Currently, they are building up their endowment, which is not yet large enough to fund the awards. The Perkins don't want to wait, however, so they fill the gap by simply providing the annual amount for the two awards themselves. Their goal is $10,000 in their endowment, or, Robert says, perhaps a bit more.
The couple simply cannot say enough about how positive they feel about Lyon College. Robert's good opinion was first stimulated by his high school math teach, Ronnie Brogdon, an academic and athletic standout who graduated from Lyon, then Arkansas College, in 1970. Brogdon was "the best math teacher ever," according to Robert, so when Wesley was looking at colleges, his father encouraged him to look at Lyon. It turned out to be the right place for him. When it was Jacob's turn, he followed his older brother, excited by learning during a campus visit that Lyon was initiating a marching band. He told his mother to put down his deposit that very day.

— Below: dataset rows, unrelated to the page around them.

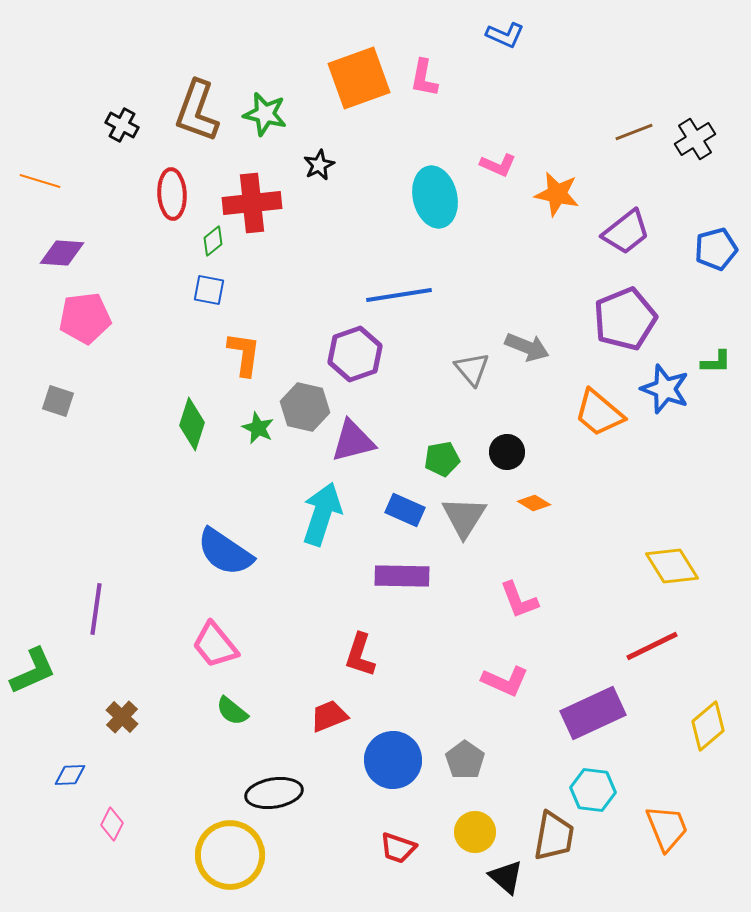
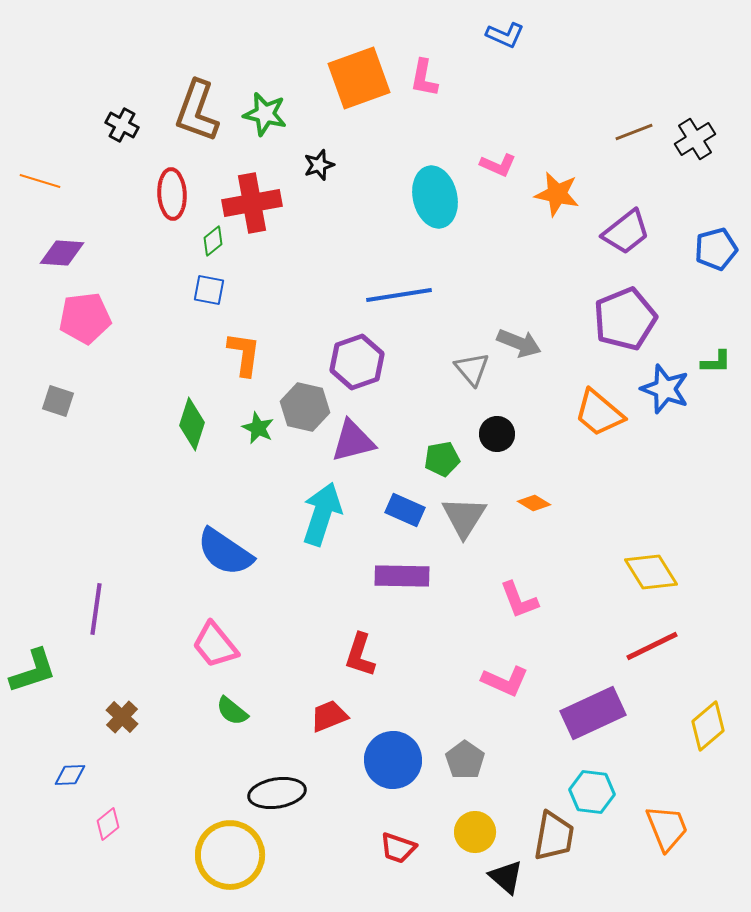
black star at (319, 165): rotated 8 degrees clockwise
red cross at (252, 203): rotated 4 degrees counterclockwise
gray arrow at (527, 347): moved 8 px left, 4 px up
purple hexagon at (355, 354): moved 2 px right, 8 px down
black circle at (507, 452): moved 10 px left, 18 px up
yellow diamond at (672, 566): moved 21 px left, 6 px down
green L-shape at (33, 671): rotated 6 degrees clockwise
cyan hexagon at (593, 790): moved 1 px left, 2 px down
black ellipse at (274, 793): moved 3 px right
pink diamond at (112, 824): moved 4 px left; rotated 24 degrees clockwise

In addition to the excellent education their sons have received at Lyon, the Perkins are pleased with the spiritual life Lyon offers its students. Both sons grew greatly in their relationship with God, their parents say. And they are impressed with the friendliness they have seen on campus. "Y'all know everybody here, and it makes a difference," Robert said, contrasting Lyon with the universities he attended, where classes could be enormous. Both mentioned seeing past Lyon president Donald Weatherman and various faculty and staff members helping freshmen move into the dorms, mentioning that their help made the whole experience more personal and impressed their sons and other freshmen with the sense of community at Lyon. Lyon is so friendly, Daphne noted, that she has even been hugged by a physics professor!
Nikkolette has not yet decided where she will go to college, but she too is interested in math-and creative writing. Who knows? Perhaps in another year, she will be part of the Lyon family too.